No way around peeking into this Pandora box called “what we don’t know we don’t know”, and the trickier cousin: “what we THINK we know but really don't”- thanks Aviv for pointing it out.
Discerning between right and wrong is an inherent part of any scientific endeavor. You see- Science is an iterative process of acquiring new knowledge and confirming it with objective evidence (data) that supports it. There are situations where the signal (the evidence we are looking for) is drowning in a sea of noise, and it is our human creativity (and wishful thinking) that might connect the dots in the wrong way and make us think we know what’s going on when in reality, we don’t (or at least- don’t see the full picture).
That’s why Scientists employ the process of peer review and meticulous documentation of their experimental design and results so that others can challenge their conclusion, if it is skewed with personal bias and experiments can be repeated as needed, with or without modifications.

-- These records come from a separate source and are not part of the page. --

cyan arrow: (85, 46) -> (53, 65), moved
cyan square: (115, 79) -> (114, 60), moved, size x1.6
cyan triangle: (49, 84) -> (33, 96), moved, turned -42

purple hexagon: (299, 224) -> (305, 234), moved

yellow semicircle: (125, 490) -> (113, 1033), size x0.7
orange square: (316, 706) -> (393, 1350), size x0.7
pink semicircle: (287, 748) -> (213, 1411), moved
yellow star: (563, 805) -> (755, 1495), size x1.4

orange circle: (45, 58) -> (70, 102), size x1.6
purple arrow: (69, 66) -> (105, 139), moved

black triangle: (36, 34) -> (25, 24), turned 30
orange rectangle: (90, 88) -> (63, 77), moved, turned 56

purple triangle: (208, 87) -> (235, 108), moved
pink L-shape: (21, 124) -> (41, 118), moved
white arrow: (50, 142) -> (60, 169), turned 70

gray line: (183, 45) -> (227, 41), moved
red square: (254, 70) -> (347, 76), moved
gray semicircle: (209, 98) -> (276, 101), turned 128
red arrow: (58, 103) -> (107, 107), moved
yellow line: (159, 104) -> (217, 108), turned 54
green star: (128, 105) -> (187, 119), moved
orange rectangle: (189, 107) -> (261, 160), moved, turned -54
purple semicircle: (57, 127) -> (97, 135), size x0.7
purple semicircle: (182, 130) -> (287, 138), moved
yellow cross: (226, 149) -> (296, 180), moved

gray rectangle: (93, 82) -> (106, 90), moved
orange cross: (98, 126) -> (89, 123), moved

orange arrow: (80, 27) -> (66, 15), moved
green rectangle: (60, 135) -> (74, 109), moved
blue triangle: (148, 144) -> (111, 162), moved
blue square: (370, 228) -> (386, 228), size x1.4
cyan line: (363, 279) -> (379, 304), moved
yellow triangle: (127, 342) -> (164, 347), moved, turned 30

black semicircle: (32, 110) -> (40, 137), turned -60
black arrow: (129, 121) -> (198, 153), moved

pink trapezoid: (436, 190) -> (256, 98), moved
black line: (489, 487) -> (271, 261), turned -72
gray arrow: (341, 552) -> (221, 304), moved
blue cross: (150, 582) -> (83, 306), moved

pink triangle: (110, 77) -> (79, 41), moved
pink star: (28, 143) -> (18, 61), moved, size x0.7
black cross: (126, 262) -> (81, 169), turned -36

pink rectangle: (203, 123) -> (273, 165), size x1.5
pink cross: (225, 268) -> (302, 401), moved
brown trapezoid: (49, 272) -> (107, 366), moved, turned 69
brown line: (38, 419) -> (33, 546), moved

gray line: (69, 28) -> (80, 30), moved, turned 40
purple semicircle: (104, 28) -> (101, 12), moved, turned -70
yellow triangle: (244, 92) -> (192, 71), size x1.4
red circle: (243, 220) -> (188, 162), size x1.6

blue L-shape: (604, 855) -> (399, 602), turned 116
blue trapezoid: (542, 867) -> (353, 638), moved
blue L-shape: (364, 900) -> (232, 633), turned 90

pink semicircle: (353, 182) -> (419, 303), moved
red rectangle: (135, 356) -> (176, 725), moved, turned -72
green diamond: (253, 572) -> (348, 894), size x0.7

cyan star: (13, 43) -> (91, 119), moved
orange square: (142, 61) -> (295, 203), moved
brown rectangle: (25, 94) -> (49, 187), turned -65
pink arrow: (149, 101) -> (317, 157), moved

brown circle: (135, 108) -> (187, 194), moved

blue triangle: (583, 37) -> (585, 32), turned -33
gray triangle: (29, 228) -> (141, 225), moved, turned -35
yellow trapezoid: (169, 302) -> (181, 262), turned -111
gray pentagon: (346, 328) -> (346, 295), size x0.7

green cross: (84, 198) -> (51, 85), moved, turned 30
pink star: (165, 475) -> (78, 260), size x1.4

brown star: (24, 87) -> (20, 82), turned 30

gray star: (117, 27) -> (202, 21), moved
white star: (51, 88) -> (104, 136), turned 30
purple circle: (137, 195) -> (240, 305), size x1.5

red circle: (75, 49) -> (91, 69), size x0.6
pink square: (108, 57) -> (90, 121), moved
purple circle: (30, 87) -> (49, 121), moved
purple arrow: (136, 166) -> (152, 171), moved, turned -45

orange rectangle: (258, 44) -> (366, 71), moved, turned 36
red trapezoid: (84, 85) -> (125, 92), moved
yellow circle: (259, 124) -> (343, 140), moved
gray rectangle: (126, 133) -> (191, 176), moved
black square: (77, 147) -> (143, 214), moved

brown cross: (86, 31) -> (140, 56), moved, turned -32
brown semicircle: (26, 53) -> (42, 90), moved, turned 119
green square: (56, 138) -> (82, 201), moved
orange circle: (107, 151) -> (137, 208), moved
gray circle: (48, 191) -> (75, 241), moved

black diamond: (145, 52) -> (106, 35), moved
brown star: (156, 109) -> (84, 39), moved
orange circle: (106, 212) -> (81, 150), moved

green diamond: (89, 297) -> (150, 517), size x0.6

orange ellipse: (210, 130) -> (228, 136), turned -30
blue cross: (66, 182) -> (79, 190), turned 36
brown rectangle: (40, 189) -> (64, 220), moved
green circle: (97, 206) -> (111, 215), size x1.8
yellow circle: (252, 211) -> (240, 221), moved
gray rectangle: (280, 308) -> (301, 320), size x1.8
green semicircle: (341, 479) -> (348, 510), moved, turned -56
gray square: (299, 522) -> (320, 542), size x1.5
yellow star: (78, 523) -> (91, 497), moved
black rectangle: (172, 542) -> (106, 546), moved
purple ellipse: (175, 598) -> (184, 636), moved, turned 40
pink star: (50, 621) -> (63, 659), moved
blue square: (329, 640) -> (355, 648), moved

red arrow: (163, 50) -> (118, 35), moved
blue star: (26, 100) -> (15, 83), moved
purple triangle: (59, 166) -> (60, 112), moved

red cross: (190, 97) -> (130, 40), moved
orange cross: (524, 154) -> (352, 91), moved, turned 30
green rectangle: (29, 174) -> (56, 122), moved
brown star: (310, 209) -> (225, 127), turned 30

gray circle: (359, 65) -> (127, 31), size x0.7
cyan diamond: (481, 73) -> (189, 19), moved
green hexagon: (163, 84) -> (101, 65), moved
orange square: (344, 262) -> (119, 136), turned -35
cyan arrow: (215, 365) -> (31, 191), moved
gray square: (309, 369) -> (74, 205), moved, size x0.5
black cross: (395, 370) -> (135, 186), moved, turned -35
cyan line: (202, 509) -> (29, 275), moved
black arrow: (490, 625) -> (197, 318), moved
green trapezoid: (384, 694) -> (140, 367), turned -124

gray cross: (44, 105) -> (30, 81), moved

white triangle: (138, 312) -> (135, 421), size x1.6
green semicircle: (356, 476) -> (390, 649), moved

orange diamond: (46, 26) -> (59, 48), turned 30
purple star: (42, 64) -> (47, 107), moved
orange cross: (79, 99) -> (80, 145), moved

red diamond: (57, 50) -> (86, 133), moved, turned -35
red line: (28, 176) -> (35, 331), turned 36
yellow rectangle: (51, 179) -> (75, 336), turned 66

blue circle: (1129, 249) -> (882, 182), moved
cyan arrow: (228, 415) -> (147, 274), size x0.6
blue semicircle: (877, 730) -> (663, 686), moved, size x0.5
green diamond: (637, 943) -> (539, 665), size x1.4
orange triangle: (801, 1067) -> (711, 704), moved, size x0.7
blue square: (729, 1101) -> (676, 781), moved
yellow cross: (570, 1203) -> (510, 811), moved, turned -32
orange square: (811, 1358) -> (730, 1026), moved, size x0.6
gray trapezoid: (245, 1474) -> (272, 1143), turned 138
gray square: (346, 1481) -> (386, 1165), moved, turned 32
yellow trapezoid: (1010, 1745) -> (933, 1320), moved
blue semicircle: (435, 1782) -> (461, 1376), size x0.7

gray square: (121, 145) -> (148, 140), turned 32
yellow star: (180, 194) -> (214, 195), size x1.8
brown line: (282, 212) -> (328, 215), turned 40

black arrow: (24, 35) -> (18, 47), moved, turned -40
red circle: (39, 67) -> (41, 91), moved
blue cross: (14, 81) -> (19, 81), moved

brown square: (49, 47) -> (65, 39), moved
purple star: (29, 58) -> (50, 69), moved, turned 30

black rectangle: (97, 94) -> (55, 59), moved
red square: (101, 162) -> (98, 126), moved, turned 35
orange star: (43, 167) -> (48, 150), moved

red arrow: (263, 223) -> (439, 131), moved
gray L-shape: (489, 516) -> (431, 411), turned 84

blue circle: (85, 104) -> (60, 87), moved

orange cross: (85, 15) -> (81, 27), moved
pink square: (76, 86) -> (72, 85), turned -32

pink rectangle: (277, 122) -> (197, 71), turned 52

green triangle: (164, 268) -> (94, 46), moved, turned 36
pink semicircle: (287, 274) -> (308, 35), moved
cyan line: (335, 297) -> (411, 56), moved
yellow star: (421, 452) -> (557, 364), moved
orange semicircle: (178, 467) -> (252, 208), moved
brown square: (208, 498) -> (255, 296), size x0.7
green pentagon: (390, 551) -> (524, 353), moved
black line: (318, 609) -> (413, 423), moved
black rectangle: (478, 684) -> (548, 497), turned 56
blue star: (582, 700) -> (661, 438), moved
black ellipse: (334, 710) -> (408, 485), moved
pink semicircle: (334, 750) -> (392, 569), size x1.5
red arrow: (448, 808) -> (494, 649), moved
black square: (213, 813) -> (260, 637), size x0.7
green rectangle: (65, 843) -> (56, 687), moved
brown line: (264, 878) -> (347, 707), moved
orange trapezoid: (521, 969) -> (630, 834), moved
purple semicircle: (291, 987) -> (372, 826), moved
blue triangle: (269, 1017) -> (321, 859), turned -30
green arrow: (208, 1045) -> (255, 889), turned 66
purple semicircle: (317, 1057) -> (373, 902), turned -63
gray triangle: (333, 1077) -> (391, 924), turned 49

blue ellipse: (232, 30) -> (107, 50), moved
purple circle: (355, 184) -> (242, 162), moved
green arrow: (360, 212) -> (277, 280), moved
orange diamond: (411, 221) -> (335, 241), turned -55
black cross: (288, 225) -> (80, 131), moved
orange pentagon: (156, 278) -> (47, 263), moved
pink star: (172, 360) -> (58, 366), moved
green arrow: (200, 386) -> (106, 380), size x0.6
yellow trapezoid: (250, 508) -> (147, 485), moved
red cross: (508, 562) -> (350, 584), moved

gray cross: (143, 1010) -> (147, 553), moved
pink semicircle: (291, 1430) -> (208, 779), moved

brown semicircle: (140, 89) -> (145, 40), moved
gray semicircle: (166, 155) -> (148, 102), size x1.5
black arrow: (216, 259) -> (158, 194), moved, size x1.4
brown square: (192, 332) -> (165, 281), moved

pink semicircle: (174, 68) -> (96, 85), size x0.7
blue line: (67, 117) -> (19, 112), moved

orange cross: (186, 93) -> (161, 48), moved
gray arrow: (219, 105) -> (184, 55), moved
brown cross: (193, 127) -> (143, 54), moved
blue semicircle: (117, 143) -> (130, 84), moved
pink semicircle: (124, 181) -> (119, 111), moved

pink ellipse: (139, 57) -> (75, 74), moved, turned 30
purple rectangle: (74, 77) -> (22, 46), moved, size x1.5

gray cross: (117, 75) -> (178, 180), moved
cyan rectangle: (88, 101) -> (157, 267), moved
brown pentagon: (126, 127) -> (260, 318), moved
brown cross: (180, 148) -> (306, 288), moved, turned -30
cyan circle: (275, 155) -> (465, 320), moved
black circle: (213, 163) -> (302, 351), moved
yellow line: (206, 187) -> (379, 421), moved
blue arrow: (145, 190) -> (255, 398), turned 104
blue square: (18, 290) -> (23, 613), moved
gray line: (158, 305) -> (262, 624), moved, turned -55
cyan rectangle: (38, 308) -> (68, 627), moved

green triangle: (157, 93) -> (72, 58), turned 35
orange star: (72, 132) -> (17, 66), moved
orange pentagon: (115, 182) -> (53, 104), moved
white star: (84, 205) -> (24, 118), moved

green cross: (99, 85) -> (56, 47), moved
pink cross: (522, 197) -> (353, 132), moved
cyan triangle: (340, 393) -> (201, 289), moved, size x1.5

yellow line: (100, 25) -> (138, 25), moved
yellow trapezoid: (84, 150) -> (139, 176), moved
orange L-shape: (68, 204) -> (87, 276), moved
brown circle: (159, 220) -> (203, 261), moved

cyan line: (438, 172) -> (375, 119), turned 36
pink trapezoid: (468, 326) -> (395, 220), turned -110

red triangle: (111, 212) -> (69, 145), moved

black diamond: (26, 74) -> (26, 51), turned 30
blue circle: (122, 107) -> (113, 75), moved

The industry is moving much faster than that and must make decisions on the basis of ASSUMPTIONS (or- "What they think they know", or good enough representations of reality- even if partial). Assumptions are based on prior knowledge and on newly acquired R&D knowledge that is not yet fully confirmed.
Think of a new drug in development- we are making an assumption it is safe after we test it in animals, but this assumption is sometimes wrong and can only be confirmed in clinical trials and big data.
This is where RISK management comes into play, and that’s why it is intertwined with Knowledge management. Engineers (and Scientists in R&D) are very careful in the assumptions they make when drawing a conclusion. They lay these assumptions as clearly and explicitly as possible so that they could be revisited in the next iteration if reality doesn’t fit with the previous conclusions.
As more data is generated, and properly understood- we move the dial closer to the certainty that what we know is actually correct.